I received a card that said “Here you go!” with a baggy of some crusty grey matter in it. Not a hopeful start to sourdough baking.

But my friend coached me via text and soon my sourdough starter was bubbling away. I made sourdough waffles, sourdough pancakes, sourdough muffins, sourdough banana bread and cornbread. I even mastered baking the overnight sourdough breads in my cast iron enamel pot.

Now my starter is resting in my fridge and only comes out to be fed or on a cool summer morning to help me bake.

What, you might be asking yourself, does baking have to do with church?

As it turns out, quite a bit. In the congregation I serve as a worship leader some Sundays, a church member bakes the communion bread each week. It is an act of service and love to the entire community. Before the pandemic, we each consumed the blessed bread as a community, becoming one body in Christ.

Communion, the celebration of the eucharist, the breaking of bread among friends remains the most joyful and intimate part of my “church” experience. Jesus did not celebrate the Last Supper by himself. He was eating with his friends. And in that same spirit, communion is not meant to be practiced alone. We share the bread and the cup together.

Or we did until the pandemic. Now we find ourselves in our homes, alone or with family members. Some of us are watching church on Facebook Live, or YouTube. Some of us are going to church services or virtual coffee hours on Zoom. Or maybe just for a hike and some quite reflection time until we can “get back to church.”

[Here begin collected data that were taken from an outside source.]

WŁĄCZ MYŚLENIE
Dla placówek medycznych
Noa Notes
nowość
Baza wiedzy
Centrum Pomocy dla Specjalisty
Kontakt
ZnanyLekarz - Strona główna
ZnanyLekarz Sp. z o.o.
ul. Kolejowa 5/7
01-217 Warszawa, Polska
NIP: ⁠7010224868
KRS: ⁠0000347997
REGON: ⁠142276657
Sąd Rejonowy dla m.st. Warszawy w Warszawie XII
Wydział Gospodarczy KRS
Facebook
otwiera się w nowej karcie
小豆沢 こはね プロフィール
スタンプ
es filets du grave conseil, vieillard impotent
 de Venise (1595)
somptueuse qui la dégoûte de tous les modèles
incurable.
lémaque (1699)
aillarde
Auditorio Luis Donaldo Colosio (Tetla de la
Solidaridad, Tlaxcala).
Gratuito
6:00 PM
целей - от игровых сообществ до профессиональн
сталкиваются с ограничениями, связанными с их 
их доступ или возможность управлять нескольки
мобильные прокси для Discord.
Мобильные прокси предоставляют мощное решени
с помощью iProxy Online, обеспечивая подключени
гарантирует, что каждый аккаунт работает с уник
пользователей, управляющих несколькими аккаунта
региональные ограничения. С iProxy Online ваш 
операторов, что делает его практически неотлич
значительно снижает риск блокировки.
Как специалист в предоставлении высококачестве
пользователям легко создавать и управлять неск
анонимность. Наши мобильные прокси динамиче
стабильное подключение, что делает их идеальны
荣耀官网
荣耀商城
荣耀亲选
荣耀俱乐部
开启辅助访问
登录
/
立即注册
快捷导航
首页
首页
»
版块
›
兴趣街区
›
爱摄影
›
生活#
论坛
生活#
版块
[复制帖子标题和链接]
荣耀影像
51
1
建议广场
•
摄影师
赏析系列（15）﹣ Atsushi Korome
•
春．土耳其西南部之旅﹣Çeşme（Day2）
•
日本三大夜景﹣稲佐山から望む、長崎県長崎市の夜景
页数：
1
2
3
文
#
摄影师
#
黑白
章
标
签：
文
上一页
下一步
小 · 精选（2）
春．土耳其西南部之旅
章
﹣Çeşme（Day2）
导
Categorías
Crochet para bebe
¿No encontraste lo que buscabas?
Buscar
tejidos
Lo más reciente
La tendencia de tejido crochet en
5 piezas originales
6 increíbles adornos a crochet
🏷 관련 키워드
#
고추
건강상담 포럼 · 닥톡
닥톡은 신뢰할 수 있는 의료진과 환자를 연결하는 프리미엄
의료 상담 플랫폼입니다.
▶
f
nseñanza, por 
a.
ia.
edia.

Make no mistake, I want to get back to church too. I want to see all of you, be with all of you, and experience face-to-face worship. Without fear. But for now, we remain cautious. We are all doing our part not to spread the coronavirus in our communities. We worship at a distance, either digitally or from 10 feet away in our churches. In person communion, for now, seems to be off the table. And probably for quite some time.

So, we do the best we can. We live in today’s circumstance and hope for tomorrow. We try to cultivate our patience rather than our hurry or worry or the “I just don’t care anymore” attitude that comes so easily these days. What some people are calling COVID fatigue.

There is quite a theological debate happening right now about whether you can have “virtual” communion or not. This is when a minister or pastor blesses and breaks bread in “real time” at home, while you have your own bread in your home. Some say it doesn’t count. Some say it does. This is debate I will leave to theologians and denominations to have.

The point is, as we find new ways to worship and come together, we may find new ways to break bread with one another as well. New ways to connect, celebrate and care for one another as the body of Christ. And we must. Because we are the church. Right now, in our homes. Right now, in the world.

We have confused worshiping together with a particular group of people as “the church.” We thought that meeting in a special building made us “church.” But it doesn’t. Because we, in the present circumstances of our lives, are the church. Right now. Right here.

And we are still called to care for one another. To love one another. To be the hands and feet and living body of Jesus in the world. Even if we are asked to do so from 6 feet away. Or in masks. Or on our computers and from our phones.

This weekend, my husband and I met another couple for dinner at a park. The weather was glorious. We sanitized the picnic table. We sat 6 feet apart. We brought our own food. But we laughed together. We gossiped. We shared our lives. We fed a squirrel. I truly believe that God was present among us and between us. In the sharing. In the breaking of the bread. In that togetherness.

So to with you. So too with all of us. So long as we are looking for it. So long as we are reaching toward it. So long as we continue to pray for and bless and love one another.